About this task:
An acceptable response holds only the line containing "Rustic Dining Room Table" and every line after it to the end of the records, each reproduced exactly.

· · · ·

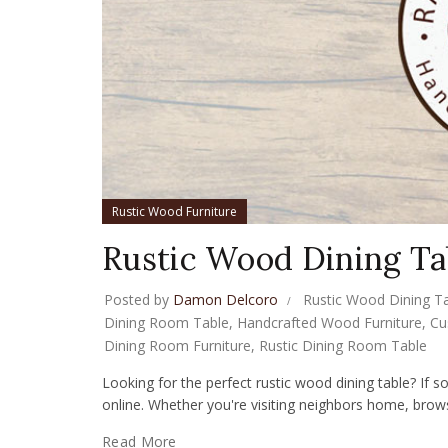
Rustic Wood Furniture
Rustic Wood Dining Ta
Posted by
Damon Delcoro
Rustic Wood Dining T
Dining Room Table
,
Handcrafted Wood Furniture
,
Cu
Dining Room Furniture
,
Rustic Dining Room Table
Looking for the perfect rustic wood dining table? If so
online. Whether you're visiting neighbors home, browsi
Read More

· · · ·

Result for this exercise:
Rustic Dining Room Table
Looking for the perfect rustic wood dining table? If so
online. Whether you're visiting neighbors home, browsi
Read More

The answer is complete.